The painting was removed. A controversy erupted. The painting, after all, had been approved by the county’s own committee that regulates public art. It was eventually hung back, but in a less visible place. The DeLand controversy broke out not long after Renee Cox’s “Yo Mama’s Last Supper”—a fully naked female surrounded by 12 black apostles—so upset then-Mayor Rudy Giuliani (who did not make clear whether he was offended by the female Jesus or the blackness of the apostles) that he tried to have it removed from the Brooklyn Museum of Art. Not much later, then-Attorney General John Ashcroft spent $8,000 in taxpayer dough to drape the breasts of Lady Justice at the Department of Justice.

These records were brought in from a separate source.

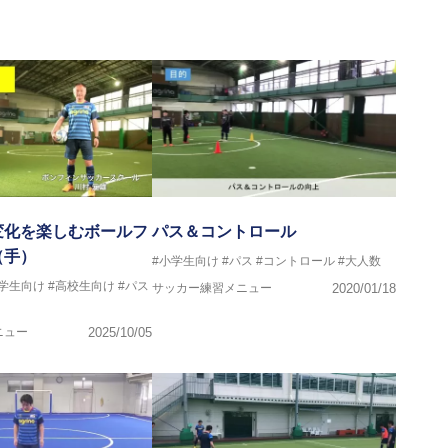
画
マー女子フットサル代表監督
ストラクター、AFC（アジアサッカー連盟）フットサルインスト
イセンス・JFA公認フットサルB級コーチライセンス
VIGORE 監督
変化を楽しむボールフ
パス＆コントロール
（手）
#小学生向け
#パス
#コントロール
#大人数
ンス・日本サッカー協会公認フットサルB級ライセンス
中学生向け
#高校生向け
#パス
サッカー練習メニュー
2020/01/18
クール所属
ニュー
2025/10/05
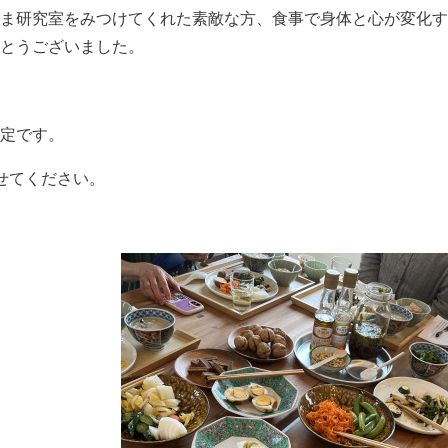
ま研究室をみつけてくれた素敵な方、食事で身体と心が変化す
とうございました。
予定です。
せてください。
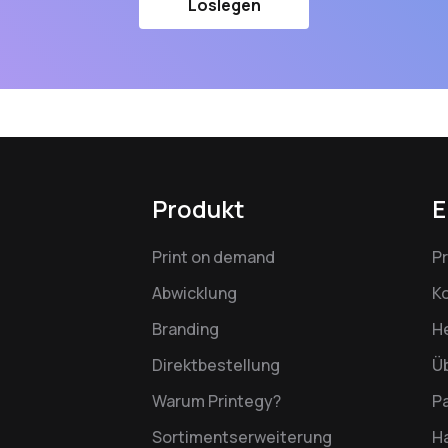
Loslegen
Produkt
E
Print on demand
P
Abwicklung
K
Branding
H
Direktbestellung
Ü
Warum Printegy?
P
Sortimentserweiterung
Ha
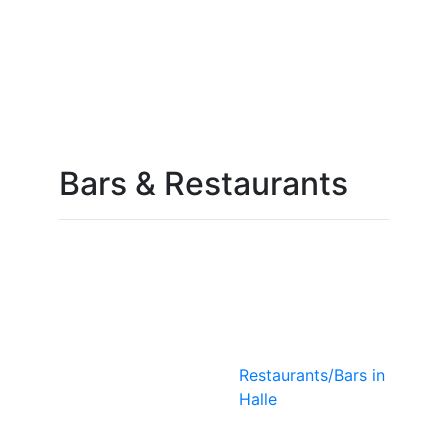
Bars & Restaurants
lerie
Ökoase
Vegetarisches
Bistro
Restaurants/Bars in
Halle
KUMARA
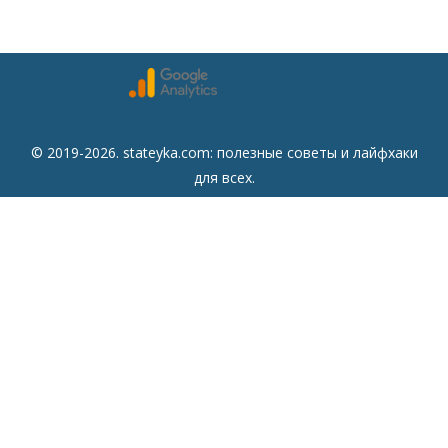
© 2019-2026. stateyka.com: полезные советы и лайфхаки
для всех.
Читайте на сайте отборные советы на все случаи жизни.
Советы
Дом
Мода
Семья
Отдых
Здоровье
Финансы
Красота
Психология
Кулинария
Другое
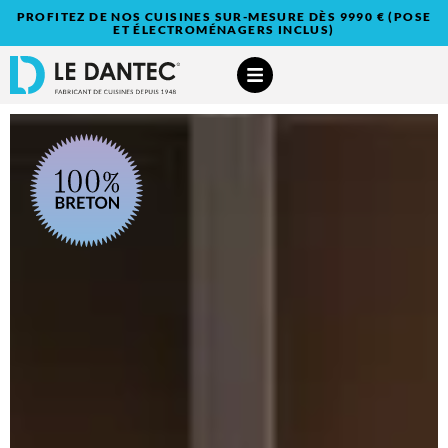
PROFITEZ DE NOS CUISINES SUR-MESURE DÈS 9990 € (POSE
ET ÉLECTROMÉNAGERS INCLUS)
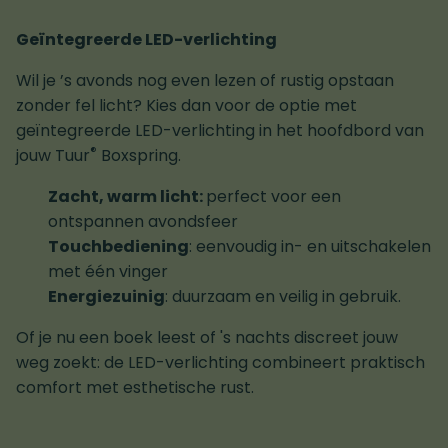
Geïntegreerde LED-verlichting
Wil je ’s avonds nog even lezen of rustig opstaan
zonder fel licht? Kies dan voor de optie met
geïntegreerde LED-verlichting in het hoofdbord van
®
jouw Tuur
Boxspring.
Zacht, warm licht:
perfect voor een
ontspannen avondsfeer
Touchbediening
: eenvoudig in- en uitschakelen
met één vinger
Energiezuinig
: duurzaam en veilig in gebruik.
Of je nu een boek leest of 's nachts discreet jouw
weg zoekt: de LED-verlichting combineert praktisch
comfort met esthetische rust.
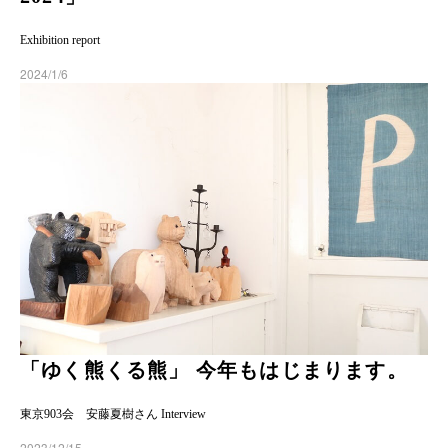
Exhibition report
2024/1/6
「ゆく熊くる熊」 今年もはじまります。
東京903会 安藤夏樹さん Interview
2023/12/15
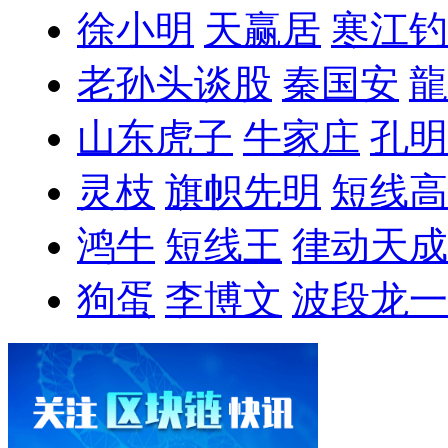
徐小明
天赢居
寒江钓
老孙头谈股
秦国安
龍
山东虎子
牛家庄
孔明
灵枝
旗帜先明
短线高
鸿牛
短线王
律动天成
狗蛋
李博文
波段龙一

Near and far, breasts, butts and penises rendered as art in every shape and medium have riled up politicians and patrons of the arts since Manet’s “Olympia” was ravished and reviled by critics and the public at the Paris Salon in 1865. Artists have willingly courted controversy. So have museums and galleries. It’s a wonder Palm Coast’s Hollingsworth Gallery, which prides itself on tonguing the cutting edge with every show, went this long without finding itself in the crosshairs of a sexually themed tiff.
Now it has, and in the most ironic of circumstances.
The show opening at Hollingsworth Saturday night is called “The Monster of Bigotry.” It’s also termed the First Schreiner Memorial Show, after the late Richard Schreiner, whose art rhymed with shock. The show is curated by JJ Graham, the gallery owner.
Even though Graham was short of works to hang or show, one work he initially accepted to include in the show—Constance Payne’s “Will You Take Me Seriously Now”—will not be shown. He rejected it after its creator turned down an offer to have it hung, but covered up.
The oil painting is of a woman who’s shorn her hair and her breasts, which lay at her feet, and strapped on what Graham calls “a giant dildo,” reddish pink. It’s not a realistic painting, nor was it intended as such. It combines a comical effect with a brutal suggestion that sums up Payne’s idea of a daily bigotry women face in the workplace.
“Basically if she just cuts off her breasts and she rips out her hair, and she has a giant cock, then she’ll be respected,” Payne says of the woman in her piece. “It’s a very good conversation piece, and I think it comes from a very strong standpoint from being a female in business on how hard that is. Not everybody is going to get it, but it’s not the point. The point is that there are people out there that know how I feel, and I think this self-expressive piece, it shows people who don’t get it right away a little bit of insight on what it’s like to be a female in business. If I was twice my age and a man, my life would be easier from a business person’s standpoint.”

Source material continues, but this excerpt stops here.